Recent Accomplishments and Near-Term Milestones
Dimebon (latrepirdine*)
-- On track to announce top-line results from CONNECTION, a confirmatory,
pivotal Phase 3 trial in patients with mild-to-moderate Alzheimer's
disease, in the first half of 2010.
-- Completed patient enrollment in a placebo-controlled Phase 3 safety
study in 750 Alzheimer's disease patients on a variety of background
anti-dementia drugs.
-- Initiated patient enrollment in CONSTELLATION, a six-month,
randomized, double-blind, placebo-controlled Phase 3 trial in
approximately 570 patients with moderate-to-severe Alzheimer's disease
that will evaluate as primary endpoints the effects of adding dimebon
to Namenda®, a standard of care Alzheimer's disease medicine, on
cognitive and behavioral symptoms.
-- Initiated patient enrollment in CONTACT, a six-month, randomized,
double-blind, placebo-controlled Phase 3 trial in approximately 600
patients with moderate-to-severe Alzheimer's disease that will assess
as primary endpoints the potential benefits of adding dimebon to
ongoing treatment with Aricept®, the leading Alzheimer's medication
worldwide, on neuropsychiatric symptoms and activities of daily
living. This study is the first pivotal Alzheimer's disease study to
use the Neuropsychiatric Inventory (NPI) scale as a co-primary
endpoint.
-- Continued patient enrollment in CONCERT, a 12-month Phase 3 clinical
trial in patients with mild-to-moderate Alzheimer's disease that is
designed to evaluate the efficacy of dimebon when added to ongoing
treatment with Aricept.
-- Continued patient enrollment in HORIZON, a six-month, double-blind,
placebo-controlled Phase 3 trial that is evaluating dimebon's
potential benefits on cognition in patients with Huntington disease.
*Latrepirdine is the proposed generic name for dimebon.
MDV3100
-- Entered into a global collaboration agreement with Astellas Pharma
Inc. to develop and commercialize MDV3100 for the treatment of
prostate cancer. Under the terms of the agreement, Medivation has
received an up-front cash payment of $110 million and is also eligible
to receive payments of up to $335 million upon the attainment of
development and regulatory milestones, plus up to an additional $320
million in commercial milestone payments.

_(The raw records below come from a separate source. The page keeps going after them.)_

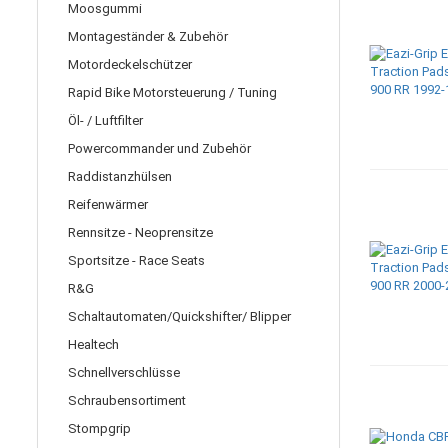
Moosgummi
Montageständer & Zubehör
Motordeckelschützer
Rapid Bike Motorsteuerung / Tuning
Öl- / Luftfilter
Powercommander und Zubehör
Raddistanzhülsen
Reifenwärmer
Rennsitze - Neoprensitze
Sportsitze - Race Seats
R&G
Schaltautomaten/Quickshifter/ Blipper
Healtech
Schnellverschlüsse
Schraubensortiment
Stompgrip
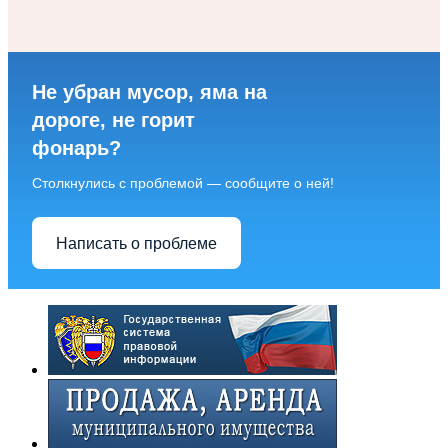
Не убран мусор, яма на
дороге, не горит
фонарь?
Столкнулись с проблемой — сообщите о ней!
Написать о проблеме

-- Initiated AFFIRM, a randomized, placebo-controlled, double-blind Phase
3 survival trial that is evaluating 160 mg/day of MDV3100 in men with
castration-resistant prostate cancer who were previously treated with
docetaxel-based chemotherapy.
Corporate
-- Appointed Hank Mansbach, M.D., a neurologist with more than 10 years
of industry experience, as vice president, medical affairs.

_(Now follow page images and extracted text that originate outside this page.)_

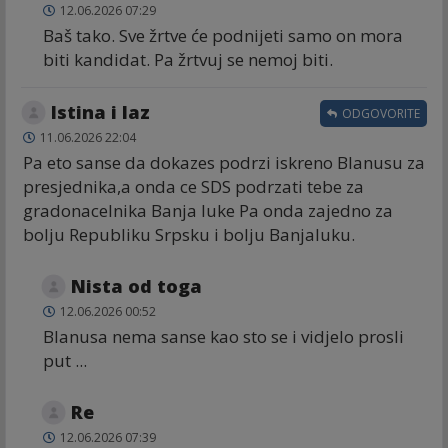
12.06.2026 07:29
Baš tako. Sve žrtve će podnijeti samo on mora
biti kandidat. Pa žrtvuj se nemoj biti.
Istina i laz
ODGOVORITE
11.06.2026 22:04
Pa eto sanse da dokazes podrzi iskreno Blanusu za
presjednika,a onda ce SDS podrzati tebe za
gradonacelnika Banja luke Pa onda zajedno za
bolju Republiku Srpsku i bolju Banjaluku.
Nista od toga
12.06.2026 00:52
Blanusa nema sanse kao sto se i vidjelo prosli
put ...
Re
12.06.2026 07:39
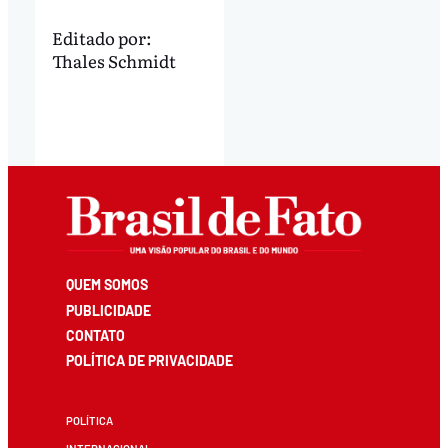
Editado por:
Thales Schmidt
QUEM SOMOS
PUBLICIDADE
CONTATO
POLÍTICA DE PRIVACIDADE
POLÍTICA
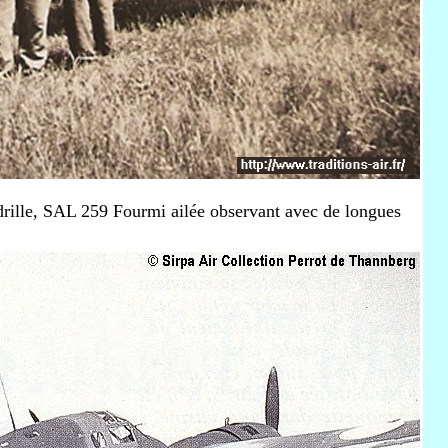
rille, SAL 259 Fourmi ailée observant avec de longues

Third Quarter 2009 Financial Results
Revenue for the third quarter of 2009 was $16.3 million, consisting of partial recognition of the non-refundable up-front payment of $225.0 million received from Pfizer in October 2008. The up-front payment was recorded as deferred revenue upon receipt and is being recognized on a straight-line basis over the estimated performance period of the Company's obligations under its collaboration agreement with Pfizer, which the Company presently expects to complete in the first quarter of 2012.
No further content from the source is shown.